I deduce that an image or images of the Main Hall of the caves proceeds the diagram above, and that they must have been stunning. Bataille describes the hall as 30 x 100 ft, and ‘the most important part of the cave’, and therefore the most important part of the book. Now I realise they have gone I really want to see them.
My annoyance has turned to curiosity, where did they go? Would it be possible to locate them, perhaps using library records to track down every person who had borrowed the book and send a letter asking, ‘did you steal pages 49-50, 51-52 and 89-90? It seemed arduous and pointless. The idea of replacing the missing pages myself seems a much more interesting idea.
It’s funny the urge one has to fill the void, replace what is missing with something else. However it seems strangely appropriate that through this gesture the problems of prohibition and transgression could be explored. Prohibition: Don’t damage books. Transgression: Ripping pages out. In this case, an unsatisfactory transgression. It serves no purpose, except perhaps that my outrage has made the book a sacred object. I hold back the urge to get hold of another copy of the book or google search the images. I want to hold on to the sensation that belongs to them not being there.

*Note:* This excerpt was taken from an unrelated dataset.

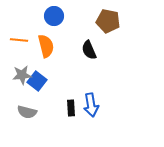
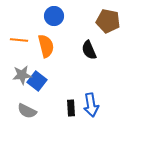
gray semicircle: moved 1 px up; rotated 12 degrees clockwise
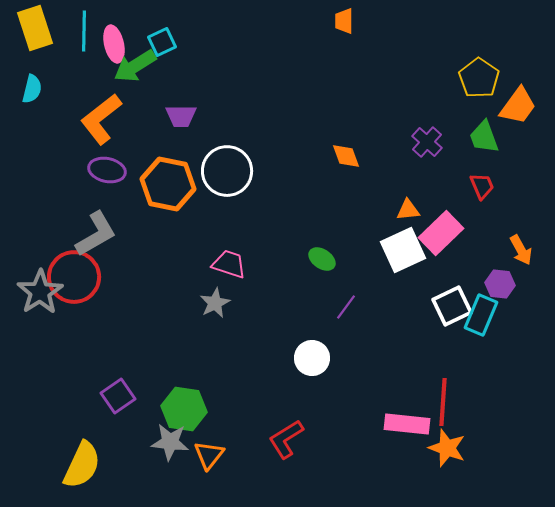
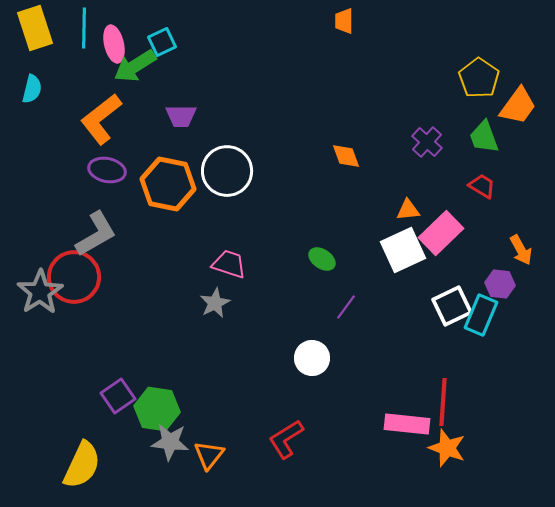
cyan line at (84, 31): moved 3 px up
red trapezoid at (482, 186): rotated 36 degrees counterclockwise
green hexagon at (184, 409): moved 27 px left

Perhaps another prohibition is: Don’t change the content of books. But I find that this is something that can be transgressed or played with more easily. The authoritive voice of the author, who’d been to Lascaux and researched the work of others could be replaced by my own guessed facts, deduced from the other pages, the voice of someone scrambling in the dark. This would be something i would enjoy, it reflects the reality of the caves themselves. We can only make educated guesses at what the paintings were for or what they may have meant to the people who made them. Bataille himself makes wonderful use of this guess-work, he explores the instincts of modern day people and draws logical conclusions from this. For me this act of creativity, or even just the thought of restoring the pages might be redemptive, it would make the initial transgression worthwhile.